Results
A total of 68 ablation procedures were included in this study. Structural heart disease was present in 4 patients (6%). Among these, two had tetralogy of Fallot, one had atrial septal defect (ASD), and one had ASD and a ventricular septal defect (VSD), and one had a patent foramen ovale (PFO) and a VSD. Males accounted for the majority, comprising 60%. Various types of arrhythmias were diagnosed, with WPW being the most prevalent at 31%, followed by AVNRT at 24%, AVRT at 19%, VT at 10%, AF at 2%, and AT at 1%. The remaining 13% of patients presented with less common types of arrhythmias, including narrow complex tachycardia, retrograde dual atrioventricular nodal reentry, PVC, and orthodromic reciprocating tachycardia. Age at the time of ablation ranged from 4 to 23 years old with a mean age of 15 ± 3. Mean Weight at the time of ablation was 64± 15 kilograms (Table 1).
Radiofrequency ablation was completed in 87% of the patient population, the procedure was aborted in the remaining 13% for the following reasons: the failure to induce an SVT (67%), uncovering a new pathway (11%), negative electrophysiology (EP) study (11%), and the presence of a parahisian accessory pathway (11%) (Table 2).

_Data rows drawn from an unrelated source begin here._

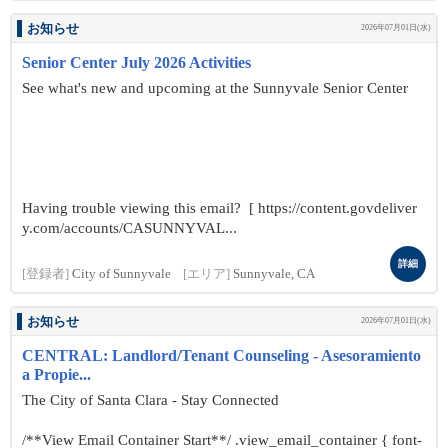
お知らせ
2026年07月01日(水)
Senior Center July 2026 Activities
See what's new and upcoming at the Sunnyvale Senior Center
Having trouble viewing this email? [ https://content.govdeliver
y.com/accounts/CASUNNYVAL...
詳細
[登録者]
City of Sunnyvale
[エリア]
Sunnyvale, CA
お知らせ
2026年07月01日(水)
CENTRAL: Landlord/Tenant Counseling - Asesoramiento
a Propie...
The City of Santa Clara - Stay Connected
/**View Email Container Start**/ .view_email_container { font-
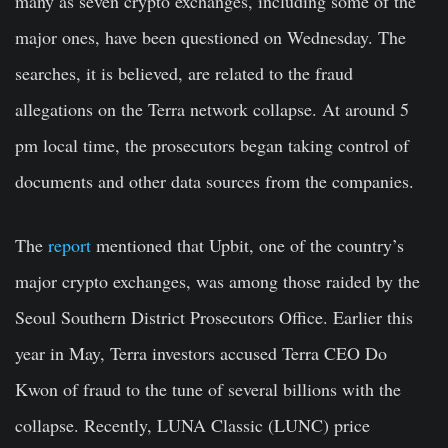
many as seven crypto exchanges, including some of the
major ones, have been questioned on Wednesday. The
searches, it is believed, are related to the fraud
allegations on the Terra network collapse. At around 5
pm local time, the prosecutors began taking control of
documents and other data sources from the companies.
The
report
mentioned that Upbit, one of the country’s
major crypto exchanges, was among those raided by the
Seoul Southern District Prosecutors Office. Earlier this
year in May, Terra investors accused Terra CEO Do
Kwon of fraud to the tune of several billions with the
collapse. Recently, LUNA Classic (LUNC) price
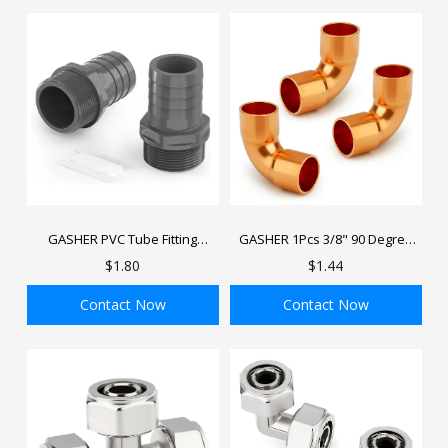
GASHER PVC Tube Fitting
GASHER 1Pcs 3/8" 90 Degree
Adapter Barbed Hose Fittings
Copper Coupling Fitting Elbow
$1.80
$1.44
Barbed x NPT Male
with Sweat End for HVAC
Refrigeration System
Contact Now
Contact Now
ADD TO BAG
ADD TO BAG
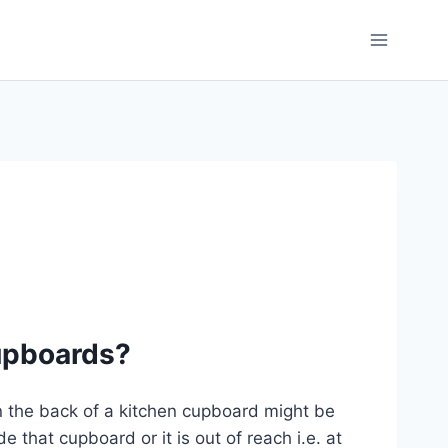
cupboards?
n the back of a kitchen cupboard might be
e that cupboard or it is out of reach i.e. at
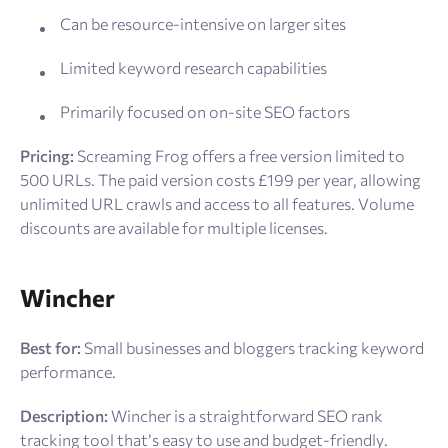
Can be resource-intensive on larger sites
Limited keyword research capabilities
Primarily focused on on-site SEO factors
Pricing:
Screaming Frog offers a free version limited to
500 URLs. The paid version costs £199 per year, allowing
unlimited URL crawls and access to all features. Volume
discounts are available for multiple licenses.
Wincher
Best for:
Small businesses and bloggers tracking keyword
performance.
Description:
Wincher is a straightforward SEO rank
tracking tool that’s easy to use and budget-friendly.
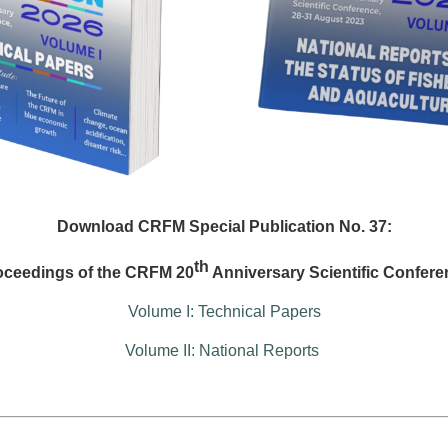
Download CRFM Special Publication No. 37:
th
oceedings of the CRFM 20
Anniversary Scientific Confere
Volume I: Technical Papers
Volume II: National Reports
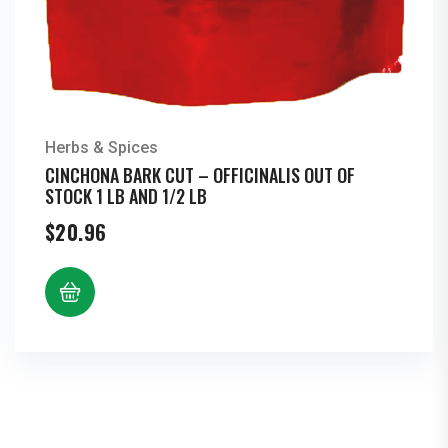
Herbs & Spices
CINCHONA BARK CUT – OFFICINALIS OUT OF
STOCK 1 LB AND 1/2 LB
$
20.96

Successful ablation was achieved in 93% of the completed ablation procedures, with 7% failures due to persistence of their arrythmias. Subsequently, of those with successful procedures, 26 patients (41%) were discharged on anti-arrhythmic medications, including beta blockers (68%), type 1c antiarrhythmics (25%), calcium channel blockers (3%), ivabradine (2%), and amiodarone (2%). Those medications were eventually stopped in 86% of patients at varying times: after two weeks (56%), after one month (39%), and after three months (6%).